(Items listed in a dataset)
■ ■ ■ ■
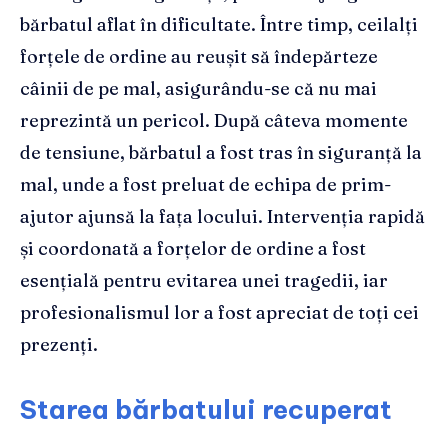
bărbatul aflat în dificultate. Între timp, ceilalți
forțele de ordine au reușit să îndepărteze
câinii de pe mal, asigurându-se că nu mai
reprezintă un pericol. După câteva momente
de tensiune, bărbatul a fost tras în siguranță la
mal, unde a fost preluat de echipa de prim-
ajutor ajunsă la fața locului. Intervenția rapidă
și coordonată a forțelor de ordine a fost
esențială pentru evitarea unei tragedii, iar
profesionalismul lor a fost apreciat de toți cei
prezenți.
Starea bărbatului recuperat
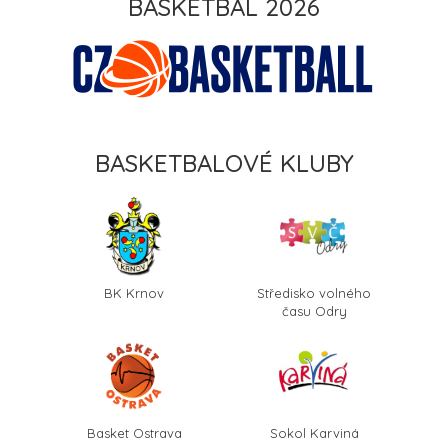
BASKETBAL 2026
BASKETBALOVÉ KLUBY
BK Krnov
Středisko volného
času Odry
Basket Ostrava
Sokol Karviná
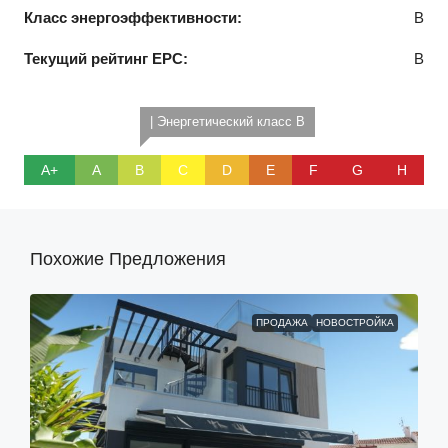
Класс энергоэффективности:
B
Текущий рейтинг EPC:
B
| Энергетический класс B
A+
A
B
C
D
E
F
G
H
Похожие Предложения
ПРОДАЖА
НОВОСТРОЙКА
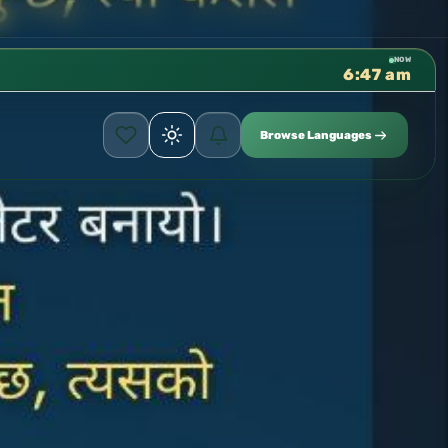
كتب الشيخ هيثم سرحان حفظه ال
✦
NOW
6:47 am
Browse Languages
■ ■ ■ ■
■ Assigned task
Each record above should be returned unchanged, except that the pictures are dropped.

■ Written solution
bărbatul aflat în dificultate. Între timp, ceilalți
forțele de ordine au reușit să îndepărteze
câinii de pe mal, asigurându-se că nu mai
reprezintă un pericol. După câteva momente
de tensiune, bărbatul a fost tras în siguranță la
mal, unde a fost preluat de echipa de prim-
ajutor ajunsă la fața locului. Intervenția rapidă
și coordonată a forțelor de ordine a fost
esențială pentru evitarea unei tragedii, iar
profesionalismul lor a fost apreciat de toți cei
prezenți.
Starea bărbatului recuperat
BASKETBAL 2026
BASKETBALOVÉ KLUBY
BK Krnov
Středisko volného
času Odry
Basket Ostrava
Sokol Karviná
Класс энергоэффективности:
B
Текущий рейтинг EPC:
B
| Энергетический класс B
A+
A
B
C
D
E
F
G
H
Похожие Предложения
ПРОДАЖА
НОВОСТРОЙКА
كتب الشيخ هيثم سرحان حفظه ال
✦
NOW
6:47 am
Browse Languages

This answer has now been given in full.